Please return the lines below verbatim, beginning at the one that has "nuovi ospedali dedicati al Covid" and stopping after the one that has "接ご予約の店舗までお問合せ", and add no other lines.
---*---
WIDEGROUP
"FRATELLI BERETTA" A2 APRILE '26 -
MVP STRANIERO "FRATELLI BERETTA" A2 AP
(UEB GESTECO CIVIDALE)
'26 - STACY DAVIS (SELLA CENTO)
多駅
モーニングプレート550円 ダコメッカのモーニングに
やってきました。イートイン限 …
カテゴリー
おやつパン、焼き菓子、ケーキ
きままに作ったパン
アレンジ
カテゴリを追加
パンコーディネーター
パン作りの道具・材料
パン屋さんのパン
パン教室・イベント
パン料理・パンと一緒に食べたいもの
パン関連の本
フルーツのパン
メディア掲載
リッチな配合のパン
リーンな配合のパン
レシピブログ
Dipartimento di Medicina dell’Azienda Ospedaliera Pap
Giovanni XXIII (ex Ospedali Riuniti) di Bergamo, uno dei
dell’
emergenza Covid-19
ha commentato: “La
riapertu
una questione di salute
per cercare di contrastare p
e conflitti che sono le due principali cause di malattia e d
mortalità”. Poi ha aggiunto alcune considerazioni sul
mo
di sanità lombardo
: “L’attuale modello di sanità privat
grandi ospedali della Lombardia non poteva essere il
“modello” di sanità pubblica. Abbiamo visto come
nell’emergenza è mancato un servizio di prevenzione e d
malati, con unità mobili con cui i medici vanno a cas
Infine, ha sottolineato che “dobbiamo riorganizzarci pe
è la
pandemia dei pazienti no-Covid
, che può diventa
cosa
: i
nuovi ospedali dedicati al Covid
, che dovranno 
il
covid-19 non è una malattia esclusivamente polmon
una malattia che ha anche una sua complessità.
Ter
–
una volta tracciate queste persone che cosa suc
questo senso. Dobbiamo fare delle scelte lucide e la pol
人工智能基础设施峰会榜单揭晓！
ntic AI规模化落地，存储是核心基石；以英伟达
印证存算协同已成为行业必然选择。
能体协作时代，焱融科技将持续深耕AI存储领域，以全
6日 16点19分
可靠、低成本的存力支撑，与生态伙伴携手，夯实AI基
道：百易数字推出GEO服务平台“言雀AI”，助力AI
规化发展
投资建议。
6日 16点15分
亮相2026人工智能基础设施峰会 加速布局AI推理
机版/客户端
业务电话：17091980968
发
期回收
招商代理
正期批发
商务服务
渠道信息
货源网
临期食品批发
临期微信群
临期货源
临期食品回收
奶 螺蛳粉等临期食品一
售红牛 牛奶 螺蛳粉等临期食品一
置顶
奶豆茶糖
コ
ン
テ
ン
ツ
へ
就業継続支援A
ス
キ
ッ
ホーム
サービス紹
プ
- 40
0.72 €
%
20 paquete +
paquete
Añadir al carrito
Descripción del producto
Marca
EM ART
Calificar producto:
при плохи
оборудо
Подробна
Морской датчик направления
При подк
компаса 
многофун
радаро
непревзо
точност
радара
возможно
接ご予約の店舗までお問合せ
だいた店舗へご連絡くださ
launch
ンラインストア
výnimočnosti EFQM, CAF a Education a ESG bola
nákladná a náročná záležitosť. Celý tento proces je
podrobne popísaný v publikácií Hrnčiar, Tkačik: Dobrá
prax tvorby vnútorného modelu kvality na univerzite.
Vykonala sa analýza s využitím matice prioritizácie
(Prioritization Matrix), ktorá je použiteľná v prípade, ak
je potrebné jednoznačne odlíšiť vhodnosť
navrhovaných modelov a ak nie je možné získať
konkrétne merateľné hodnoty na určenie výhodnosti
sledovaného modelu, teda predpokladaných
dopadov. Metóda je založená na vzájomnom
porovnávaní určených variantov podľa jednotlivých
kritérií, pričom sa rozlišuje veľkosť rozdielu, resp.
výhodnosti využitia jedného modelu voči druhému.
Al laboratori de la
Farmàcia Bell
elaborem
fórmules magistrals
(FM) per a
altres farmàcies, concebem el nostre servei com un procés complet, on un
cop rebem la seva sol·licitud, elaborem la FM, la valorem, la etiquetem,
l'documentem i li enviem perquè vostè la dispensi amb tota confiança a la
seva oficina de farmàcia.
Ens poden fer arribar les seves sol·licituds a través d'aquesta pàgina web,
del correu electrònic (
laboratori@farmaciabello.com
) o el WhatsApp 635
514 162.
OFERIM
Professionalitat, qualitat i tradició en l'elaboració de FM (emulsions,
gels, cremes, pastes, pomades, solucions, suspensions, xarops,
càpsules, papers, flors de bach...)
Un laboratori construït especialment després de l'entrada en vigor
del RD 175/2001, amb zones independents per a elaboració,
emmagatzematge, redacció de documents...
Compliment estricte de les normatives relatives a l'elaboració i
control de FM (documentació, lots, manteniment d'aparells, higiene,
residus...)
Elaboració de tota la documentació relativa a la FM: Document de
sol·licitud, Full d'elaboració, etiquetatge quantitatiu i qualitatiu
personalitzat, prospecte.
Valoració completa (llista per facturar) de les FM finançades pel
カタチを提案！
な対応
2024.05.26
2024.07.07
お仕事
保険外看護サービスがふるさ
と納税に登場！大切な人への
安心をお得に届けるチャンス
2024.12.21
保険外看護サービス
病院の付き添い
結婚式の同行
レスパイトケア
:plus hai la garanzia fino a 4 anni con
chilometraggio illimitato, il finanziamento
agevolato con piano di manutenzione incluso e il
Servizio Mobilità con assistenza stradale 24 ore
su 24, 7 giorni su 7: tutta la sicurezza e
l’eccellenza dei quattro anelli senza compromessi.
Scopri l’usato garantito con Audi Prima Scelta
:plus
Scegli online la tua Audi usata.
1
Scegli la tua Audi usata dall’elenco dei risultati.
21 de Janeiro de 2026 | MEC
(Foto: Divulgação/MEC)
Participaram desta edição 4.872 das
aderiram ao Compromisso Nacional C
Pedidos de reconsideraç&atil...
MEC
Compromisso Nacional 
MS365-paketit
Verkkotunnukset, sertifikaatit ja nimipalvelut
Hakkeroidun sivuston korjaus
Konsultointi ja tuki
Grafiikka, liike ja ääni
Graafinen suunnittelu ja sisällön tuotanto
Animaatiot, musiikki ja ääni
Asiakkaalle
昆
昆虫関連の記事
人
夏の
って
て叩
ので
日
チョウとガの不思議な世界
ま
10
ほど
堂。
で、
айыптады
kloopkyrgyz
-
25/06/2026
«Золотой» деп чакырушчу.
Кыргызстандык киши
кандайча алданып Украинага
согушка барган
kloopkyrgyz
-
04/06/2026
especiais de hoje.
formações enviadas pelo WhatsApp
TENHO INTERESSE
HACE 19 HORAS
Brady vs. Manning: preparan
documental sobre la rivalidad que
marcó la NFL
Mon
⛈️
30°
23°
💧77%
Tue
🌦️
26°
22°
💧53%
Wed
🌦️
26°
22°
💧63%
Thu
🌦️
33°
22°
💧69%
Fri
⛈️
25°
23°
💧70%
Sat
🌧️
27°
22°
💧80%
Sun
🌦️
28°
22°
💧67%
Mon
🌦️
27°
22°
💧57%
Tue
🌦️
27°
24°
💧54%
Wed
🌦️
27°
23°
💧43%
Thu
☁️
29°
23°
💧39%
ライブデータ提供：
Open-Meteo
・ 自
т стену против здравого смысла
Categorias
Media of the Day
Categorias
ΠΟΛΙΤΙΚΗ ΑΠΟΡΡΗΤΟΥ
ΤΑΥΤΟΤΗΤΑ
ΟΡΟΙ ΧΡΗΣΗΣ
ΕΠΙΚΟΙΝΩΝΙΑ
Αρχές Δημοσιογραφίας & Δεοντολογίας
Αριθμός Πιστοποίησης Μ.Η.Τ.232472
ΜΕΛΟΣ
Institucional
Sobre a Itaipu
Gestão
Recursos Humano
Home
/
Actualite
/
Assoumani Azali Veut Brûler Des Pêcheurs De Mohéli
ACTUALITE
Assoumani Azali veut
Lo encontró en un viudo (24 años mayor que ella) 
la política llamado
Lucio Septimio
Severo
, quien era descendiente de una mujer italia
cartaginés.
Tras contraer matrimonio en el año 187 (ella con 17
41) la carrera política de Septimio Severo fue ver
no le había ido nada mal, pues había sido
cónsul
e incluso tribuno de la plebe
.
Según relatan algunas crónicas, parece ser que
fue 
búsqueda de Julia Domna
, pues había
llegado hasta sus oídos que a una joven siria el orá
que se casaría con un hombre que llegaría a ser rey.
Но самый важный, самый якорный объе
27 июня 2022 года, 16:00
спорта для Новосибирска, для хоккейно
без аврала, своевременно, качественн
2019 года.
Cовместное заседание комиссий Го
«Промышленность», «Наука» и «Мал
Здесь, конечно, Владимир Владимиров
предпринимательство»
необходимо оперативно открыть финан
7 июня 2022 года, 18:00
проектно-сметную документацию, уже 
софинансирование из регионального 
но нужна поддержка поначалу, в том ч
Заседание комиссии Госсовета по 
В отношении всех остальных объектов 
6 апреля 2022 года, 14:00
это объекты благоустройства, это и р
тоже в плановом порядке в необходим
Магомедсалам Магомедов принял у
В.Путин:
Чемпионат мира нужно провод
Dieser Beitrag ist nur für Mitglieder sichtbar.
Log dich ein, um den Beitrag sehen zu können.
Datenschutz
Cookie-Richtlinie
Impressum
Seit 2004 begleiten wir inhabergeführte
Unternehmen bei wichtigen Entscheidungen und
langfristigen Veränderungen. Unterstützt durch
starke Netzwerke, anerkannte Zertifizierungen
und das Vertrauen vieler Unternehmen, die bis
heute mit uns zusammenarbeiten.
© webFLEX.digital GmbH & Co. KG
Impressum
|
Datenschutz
---*---
== TASK OUTPUT ==
nuovi ospedali dedicati al Covid
, che dovranno 
il
covid-19 non è una malattia esclusivamente polmon
una malattia che ha anche una sua complessità.
Ter
–
una volta tracciate queste persone che cosa suc
questo senso. Dobbiamo fare delle scelte lucide e la pol
人工智能基础设施峰会榜单揭晓！
ntic AI规模化落地，存储是核心基石；以英伟达
印证存算协同已成为行业必然选择。
能体协作时代，焱融科技将持续深耕AI存储领域，以全
6日 16点19分
可靠、低成本的存力支撑，与生态伙伴携手，夯实AI基
道：百易数字推出GEO服务平台“言雀AI”，助力AI
规化发展
投资建议。
6日 16点15分
亮相2026人工智能基础设施峰会 加速布局AI推理
机版/客户端
业务电话：17091980968
发
期回收
招商代理
正期批发
商务服务
渠道信息
货源网
临期食品批发
临期微信群
临期货源
临期食品回收
奶 螺蛳粉等临期食品一
售红牛 牛奶 螺蛳粉等临期食品一
置顶
奶豆茶糖
コ
ン
テ
ン
ツ
へ
就業継続支援A
ス
キ
ッ
ホーム
サービス紹
プ
- 40
0.72 €
%
20 paquete +
paquete
Añadir al carrito
Descripción del producto
Marca
EM ART
Calificar producto:
при плохи
оборудо
Подробна
Морской датчик направления
При подк
компаса 
многофун
радаро
непревзо
точност
радара
возможно
接ご予約の店舗までお問合せ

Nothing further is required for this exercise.